La Liga : La qualité que Granit Xhaka a admiré chez Xabi Alonso
Dans un documentaire diffusé par DAZN, l’international suisse a livré un témoignage élogieux au sujet de son ancien entraîneur au Bayer Leverkusen.
Xabi Alonso vit des heures chaotiques au Real Madrid. Après un début de saison presque parfait, où elle enchaînait les victoires, son équipe a connu un trou d’air entre début novembre et mi-décembre, avec deux succès en huit matchs toutes compétitions confondues (trois nuls et trois défaites, ndlr). Plus que les résultats sportifs, l’entraîneur basque a également dû composer avec les premiers tracas dans la gestion de son groupe, avec notamment le cas de Vinícius Jr.
En symbiose avec sa direction
En rejoignant le club merengue, il savait pertinemment à quoi il s’exposait. Un tumulte permanent, loin de la quiétude qui régnait à Leverkusen. Nommé en octobre 2022 alors qu’il n’avait aucune expérience, le jeune technicien de 41 ans à l’époque a bénéficié du relatif anonymat du Bayer Leverkusen pour faire ses armes avec l’assentiment de sa direction. “Xabi a trouvé un effectif déjà constitué au Bayer, et lorsque nous avons pu préparer la saison suivante, nous l’avons fait ensemble. Il était très important que nous décidions également avec lui des joueurs qui partiraient. L’un des points clés est de savoir comment aider le club à bâtir une grande équipe”, a posé Fernando Carro dans l’émission Radiogaceta de los Deportes sur RNE.

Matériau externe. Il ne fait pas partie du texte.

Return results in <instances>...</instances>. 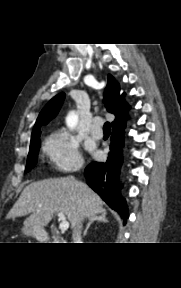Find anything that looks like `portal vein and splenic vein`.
I'll list each match as a JSON object with an SVG mask.
<instances>
[{
	"label": "portal vein and splenic vein",
	"mask_w": 181,
	"mask_h": 288,
	"mask_svg": "<svg viewBox=\"0 0 181 288\" xmlns=\"http://www.w3.org/2000/svg\"><path fill=\"white\" fill-rule=\"evenodd\" d=\"M59 220L61 221L59 224V229L61 231H66L69 228V222L66 220L65 214L62 212L58 213Z\"/></svg>",
	"instance_id": "18ae733b"
}]
</instances>
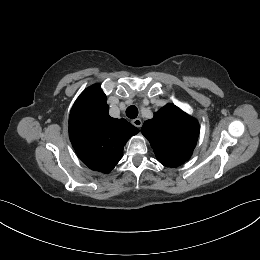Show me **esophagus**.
<instances>
[{"instance_id":"1","label":"esophagus","mask_w":260,"mask_h":260,"mask_svg":"<svg viewBox=\"0 0 260 260\" xmlns=\"http://www.w3.org/2000/svg\"><path fill=\"white\" fill-rule=\"evenodd\" d=\"M131 123L137 128H140L142 126V120L140 118L133 119Z\"/></svg>"}]
</instances>
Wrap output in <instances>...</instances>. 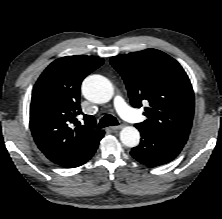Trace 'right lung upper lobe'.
I'll list each match as a JSON object with an SVG mask.
<instances>
[{
    "instance_id": "1",
    "label": "right lung upper lobe",
    "mask_w": 222,
    "mask_h": 219,
    "mask_svg": "<svg viewBox=\"0 0 222 219\" xmlns=\"http://www.w3.org/2000/svg\"><path fill=\"white\" fill-rule=\"evenodd\" d=\"M95 56H66L52 62L37 80L31 99L30 128L38 148L52 162L74 167L101 137L95 119L84 114L81 126L80 85L100 67ZM75 126V127H74Z\"/></svg>"
}]
</instances>
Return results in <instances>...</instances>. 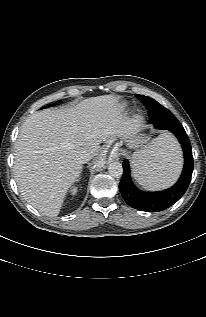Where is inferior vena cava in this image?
<instances>
[{
    "mask_svg": "<svg viewBox=\"0 0 206 317\" xmlns=\"http://www.w3.org/2000/svg\"><path fill=\"white\" fill-rule=\"evenodd\" d=\"M93 156V153L90 151H82L78 154L77 159L81 164H83L90 160Z\"/></svg>",
    "mask_w": 206,
    "mask_h": 317,
    "instance_id": "602c4592",
    "label": "inferior vena cava"
}]
</instances>
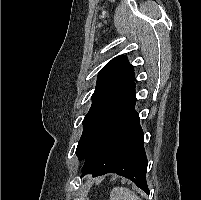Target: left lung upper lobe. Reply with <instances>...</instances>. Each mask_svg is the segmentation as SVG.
Segmentation results:
<instances>
[{"mask_svg":"<svg viewBox=\"0 0 201 200\" xmlns=\"http://www.w3.org/2000/svg\"><path fill=\"white\" fill-rule=\"evenodd\" d=\"M134 69L127 56L112 59L98 73L92 105L83 120V133L78 142L76 155L82 160L86 149L107 116L136 87Z\"/></svg>","mask_w":201,"mask_h":200,"instance_id":"5c2ea615","label":"left lung upper lobe"}]
</instances>
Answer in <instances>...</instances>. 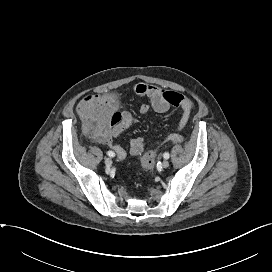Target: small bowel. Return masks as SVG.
Wrapping results in <instances>:
<instances>
[{
    "mask_svg": "<svg viewBox=\"0 0 272 272\" xmlns=\"http://www.w3.org/2000/svg\"><path fill=\"white\" fill-rule=\"evenodd\" d=\"M134 92L142 99H147L140 107V111L143 115L147 114L150 110H153L156 113H165L170 108L174 107L181 111V114L177 119V129L181 131L187 125L190 114L194 108V104L190 98L180 93L168 91L142 82L134 86ZM134 122L135 119L133 116L125 113L119 124L113 126L110 130H107L103 135L96 136V139L100 142L107 143L116 152L119 159H124L126 151L120 145L115 144L113 139L118 137ZM129 148L131 154L139 155L145 149V142L142 138H133L129 142Z\"/></svg>",
    "mask_w": 272,
    "mask_h": 272,
    "instance_id": "obj_1",
    "label": "small bowel"
}]
</instances>
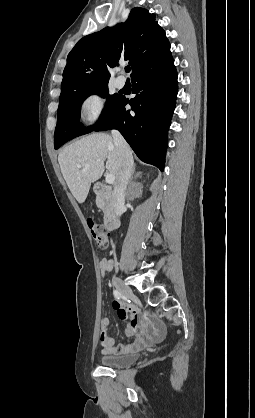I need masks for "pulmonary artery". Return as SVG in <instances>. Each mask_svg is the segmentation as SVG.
<instances>
[{
	"instance_id": "pulmonary-artery-1",
	"label": "pulmonary artery",
	"mask_w": 255,
	"mask_h": 418,
	"mask_svg": "<svg viewBox=\"0 0 255 418\" xmlns=\"http://www.w3.org/2000/svg\"><path fill=\"white\" fill-rule=\"evenodd\" d=\"M126 79L123 76H118L115 80V84L118 88L124 87Z\"/></svg>"
}]
</instances>
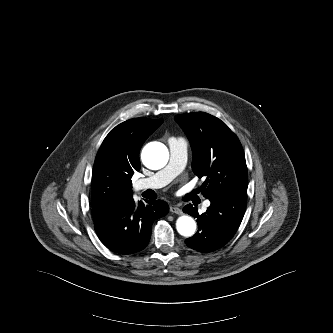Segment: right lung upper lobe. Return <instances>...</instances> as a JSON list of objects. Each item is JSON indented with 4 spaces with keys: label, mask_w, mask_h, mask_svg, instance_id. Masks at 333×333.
<instances>
[{
    "label": "right lung upper lobe",
    "mask_w": 333,
    "mask_h": 333,
    "mask_svg": "<svg viewBox=\"0 0 333 333\" xmlns=\"http://www.w3.org/2000/svg\"><path fill=\"white\" fill-rule=\"evenodd\" d=\"M162 123V119L135 118L110 131L94 162L92 201L123 204L132 198L131 178L141 166L140 148Z\"/></svg>",
    "instance_id": "right-lung-upper-lobe-1"
}]
</instances>
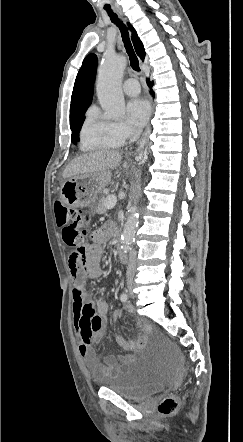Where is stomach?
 Wrapping results in <instances>:
<instances>
[{"instance_id": "obj_1", "label": "stomach", "mask_w": 243, "mask_h": 442, "mask_svg": "<svg viewBox=\"0 0 243 442\" xmlns=\"http://www.w3.org/2000/svg\"><path fill=\"white\" fill-rule=\"evenodd\" d=\"M112 179L111 171H101L77 175L66 180L61 189L60 197L69 206L87 207L92 204Z\"/></svg>"}]
</instances>
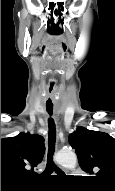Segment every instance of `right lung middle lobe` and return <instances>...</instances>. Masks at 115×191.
I'll use <instances>...</instances> for the list:
<instances>
[{
  "mask_svg": "<svg viewBox=\"0 0 115 191\" xmlns=\"http://www.w3.org/2000/svg\"><path fill=\"white\" fill-rule=\"evenodd\" d=\"M12 190H15V189H12V188H4V187L2 188V187H1V191H12Z\"/></svg>",
  "mask_w": 115,
  "mask_h": 191,
  "instance_id": "dd1d6c3e",
  "label": "right lung middle lobe"
}]
</instances>
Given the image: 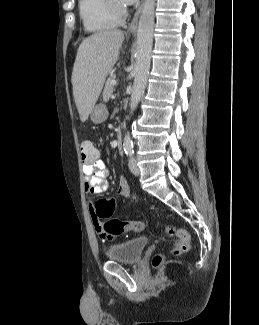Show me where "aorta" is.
Wrapping results in <instances>:
<instances>
[{"label": "aorta", "mask_w": 259, "mask_h": 325, "mask_svg": "<svg viewBox=\"0 0 259 325\" xmlns=\"http://www.w3.org/2000/svg\"><path fill=\"white\" fill-rule=\"evenodd\" d=\"M155 5V0H145L138 24L134 83L130 99L131 113L136 109L144 94L149 75L153 46ZM124 144L127 148L132 146L129 132L125 135Z\"/></svg>", "instance_id": "1"}]
</instances>
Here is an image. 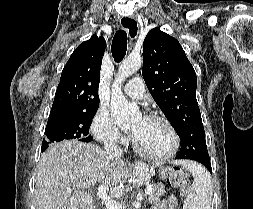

Une confiance que le président espagnol du club allemand n’a pas regrettée. En effet, la saison suivante, la première où Xabi Alonso a pu tout préparer à sa convenance, le Werkself a signé un exercice d’anthologie, réalisant le doublé, remportant la Bundesliga sans perdre le moindre match et, dans la foulée, la Coupe d’Allemagne. Plus impressionnant encore, son équipe avait frôlé l’invincibilité toutes compétitions confondues, ne perdant qu’une seule rencontre, en finale de la Ligue Europa (0-3 contre l’Atalanta Bergame).
“Une personnalité hors du commun”
Un parcours fantastique dans lequel Granit Xhaka a joué un rôle central. S’il n’était pas l’étoile du système de Xabi Alonso, il en était l’un des piliers, un joueur capable d’être décisif au besoin et toujours là pour réguler le tempo ou donner de la voix, sur le terrain comme en dehors. Un leader essentiel pour guider Florian Wirtz et consort. Parti l’été dernier à Sunderland, peu après le technicien espagnol, l’international suisse conserve un souvenir vivace de leur collaboration de deux ans et demi. Au-delà des qualités tactiques du Basque, il a surtout apprécié un autre aspect de sa personnalité. “Il n’avait aucune expérience des grands rendez-vous, c’est certain. Ce qu’il avait, c’était une personnalité hors du commun. Quand il entrait dans le vestiaire et prenait la parole, tout le monde était captivé. Parce qu’ils l’écoutaient. Parce que chaque mot qu’il prononçait était sincère. Il ne se contentait pas de répéter ce que les autres disaient. Il n’était pas faux. Il était authentique”, a révélé celui qui évolue aujourd’hui à Sunderland dans un documentaire de DAZN intitulé “L’Architecte : Du mythe au défi”, retraçant en 70 minutes le parcours de Xabi Alonso au Bayer Leverkusen.
Une authenticité, doublée d’un charisme certain, qui ont convaincu les joueurs d’alors, d’autant que Xabi Alonso n’avait apparemment que faire des statuts préétablis. “Et je pense que lorsqu’un joueur vous sent authentique, la victoire ou la défaite importent peu. Vous gagnez son respect. Toutes les équipes ont leurs egos, sans aucun doute, mais lui, il se fichait des grands noms. Et il se fichait du prix du transfert. Seul comptait ce qu’il voyait sur le terrain. Il voulait vous voir vous battre. Et si vous vous entraîniez bien, il vous donnerait votre chance. C’est ce que j’admire le plus chez Xabi”, a ajouté Granit Xhaka.
Une philosophie louable, mais qui lui joue certainement des tours depuis qu’il officie au Real Madrid, où egos et statuts sont exacerbés et ont une valeur autrement plus forte qu’ailleurs.